## PROMPT:
In the records below, find the line with "and close the", then copy each line exactly until you have copied the line with "realize the basic". Leave any picture out.

(Saved entries)
┌──
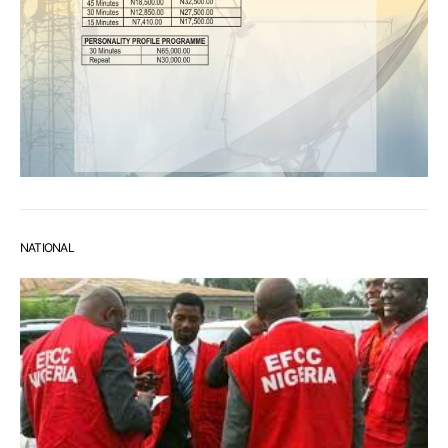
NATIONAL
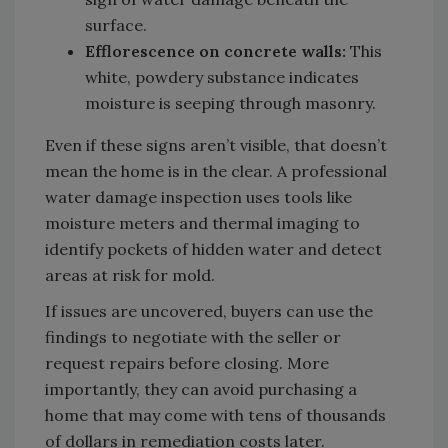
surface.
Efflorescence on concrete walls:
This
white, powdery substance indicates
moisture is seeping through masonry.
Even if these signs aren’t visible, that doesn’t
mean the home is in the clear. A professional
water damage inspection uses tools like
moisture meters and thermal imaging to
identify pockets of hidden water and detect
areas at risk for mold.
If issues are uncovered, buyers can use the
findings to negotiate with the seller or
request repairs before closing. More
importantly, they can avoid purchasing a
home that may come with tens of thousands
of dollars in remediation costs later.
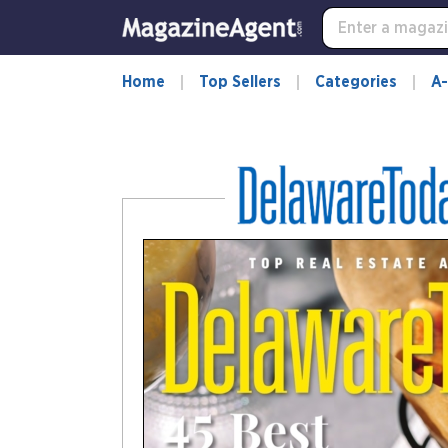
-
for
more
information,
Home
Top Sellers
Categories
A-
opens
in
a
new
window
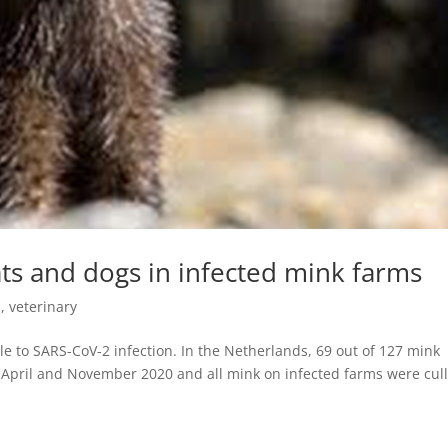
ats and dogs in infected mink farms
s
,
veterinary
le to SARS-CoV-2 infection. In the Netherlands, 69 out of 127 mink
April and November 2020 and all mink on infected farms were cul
└──
┌──
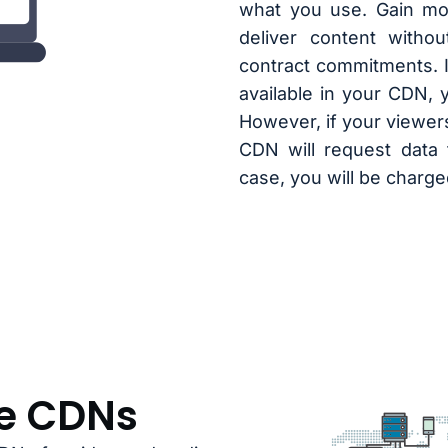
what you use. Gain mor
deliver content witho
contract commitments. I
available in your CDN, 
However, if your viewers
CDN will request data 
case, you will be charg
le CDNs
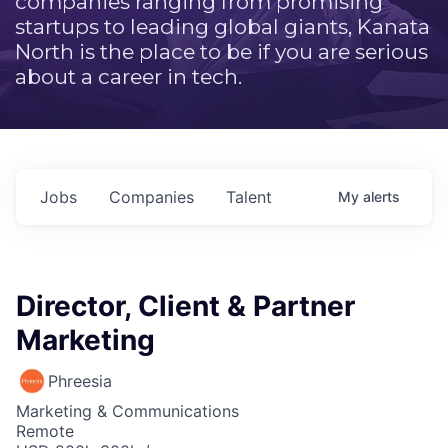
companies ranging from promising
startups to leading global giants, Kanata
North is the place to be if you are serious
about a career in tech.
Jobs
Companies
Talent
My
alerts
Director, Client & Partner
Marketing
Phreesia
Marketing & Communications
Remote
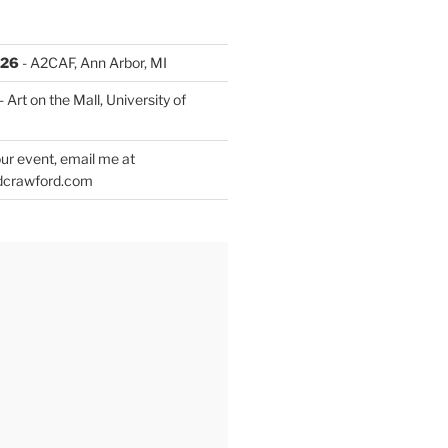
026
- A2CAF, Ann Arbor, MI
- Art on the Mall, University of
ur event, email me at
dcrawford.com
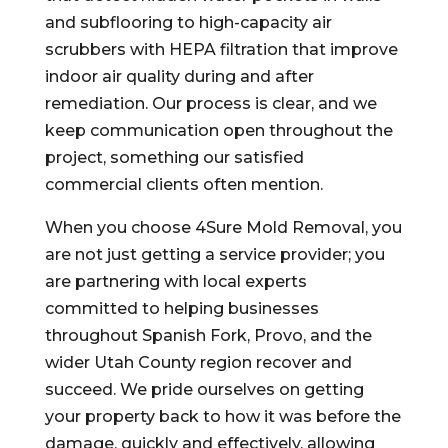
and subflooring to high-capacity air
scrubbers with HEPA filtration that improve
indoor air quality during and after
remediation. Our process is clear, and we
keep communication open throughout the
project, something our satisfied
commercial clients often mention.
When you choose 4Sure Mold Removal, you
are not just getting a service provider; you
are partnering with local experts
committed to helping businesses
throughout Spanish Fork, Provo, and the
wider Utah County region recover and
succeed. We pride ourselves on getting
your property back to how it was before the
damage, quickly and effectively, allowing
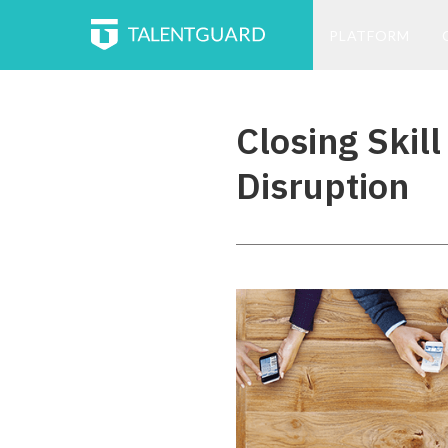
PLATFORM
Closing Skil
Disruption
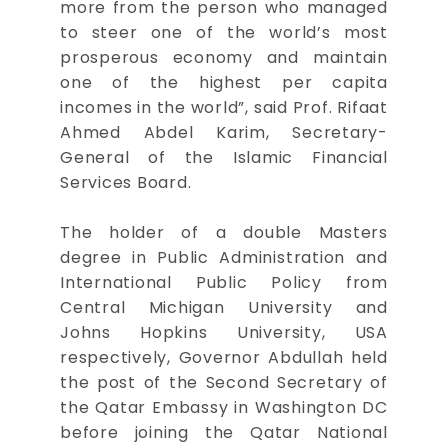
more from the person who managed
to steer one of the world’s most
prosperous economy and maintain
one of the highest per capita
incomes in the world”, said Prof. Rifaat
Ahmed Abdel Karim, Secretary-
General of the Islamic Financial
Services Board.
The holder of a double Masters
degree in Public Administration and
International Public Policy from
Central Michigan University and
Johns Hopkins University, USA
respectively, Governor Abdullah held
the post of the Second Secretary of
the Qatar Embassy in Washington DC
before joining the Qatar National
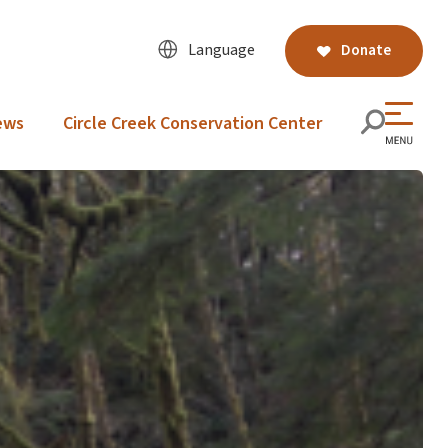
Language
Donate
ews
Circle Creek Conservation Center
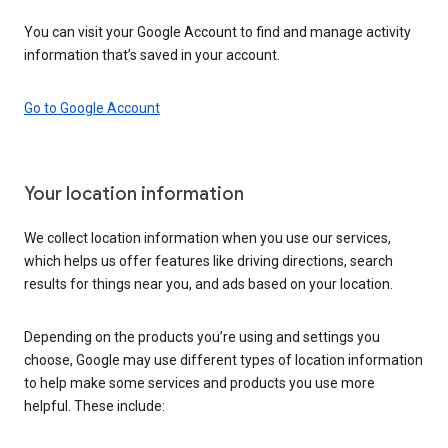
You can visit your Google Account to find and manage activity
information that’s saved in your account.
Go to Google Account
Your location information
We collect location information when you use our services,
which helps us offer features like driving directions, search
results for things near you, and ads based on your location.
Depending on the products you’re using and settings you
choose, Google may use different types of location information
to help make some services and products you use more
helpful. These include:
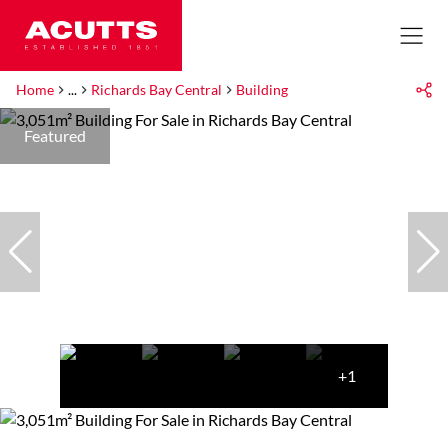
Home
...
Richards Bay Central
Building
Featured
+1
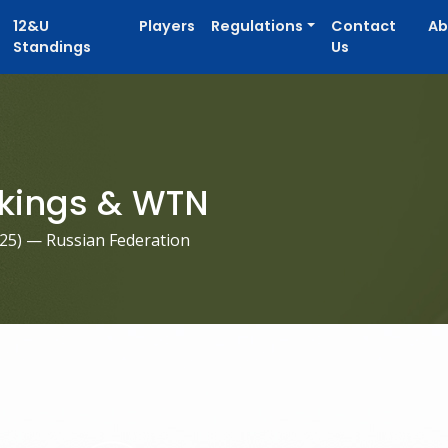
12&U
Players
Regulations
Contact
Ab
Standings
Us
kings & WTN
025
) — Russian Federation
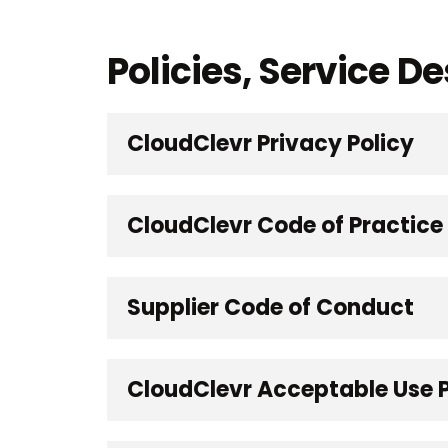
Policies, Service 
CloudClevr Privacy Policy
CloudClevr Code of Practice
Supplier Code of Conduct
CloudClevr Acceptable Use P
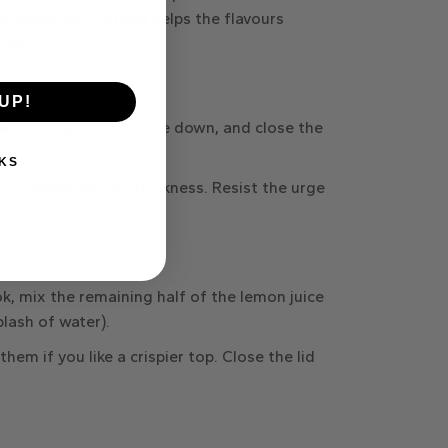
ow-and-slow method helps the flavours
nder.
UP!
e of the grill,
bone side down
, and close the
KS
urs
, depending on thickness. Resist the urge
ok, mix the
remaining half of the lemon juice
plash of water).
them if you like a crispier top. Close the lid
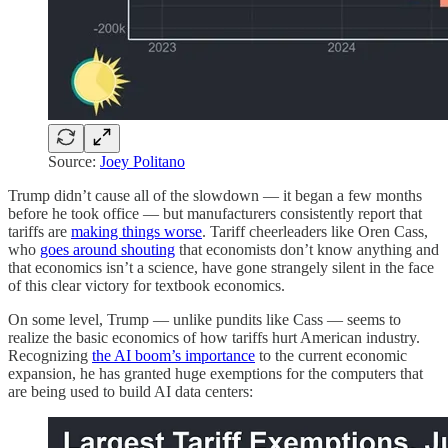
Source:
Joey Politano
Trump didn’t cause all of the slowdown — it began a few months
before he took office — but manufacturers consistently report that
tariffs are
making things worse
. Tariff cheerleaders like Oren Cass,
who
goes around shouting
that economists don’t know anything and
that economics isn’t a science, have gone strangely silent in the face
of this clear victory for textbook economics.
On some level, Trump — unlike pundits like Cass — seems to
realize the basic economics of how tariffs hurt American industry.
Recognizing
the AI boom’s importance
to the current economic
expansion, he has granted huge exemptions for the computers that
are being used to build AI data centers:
└──
## TASK OUTPUT:
, and close the
KS
urs
, depending on thickness. Resist the urge
ok, mix the
remaining half of the lemon juice
plash of water).
them if you like a crispier top. Close the lid
Source:
Joey Politano
Trump didn’t cause all of the slowdown — it began a few months
before he took office — but manufacturers consistently report that
tariffs are
making things worse
. Tariff cheerleaders like Oren Cass,
who
goes around shouting
that economists don’t know anything and
that economics isn’t a science, have gone strangely silent in the face
of this clear victory for textbook economics.
On some level, Trump — unlike pundits like Cass — seems to
realize the basic economics of how tariffs hurt American industry.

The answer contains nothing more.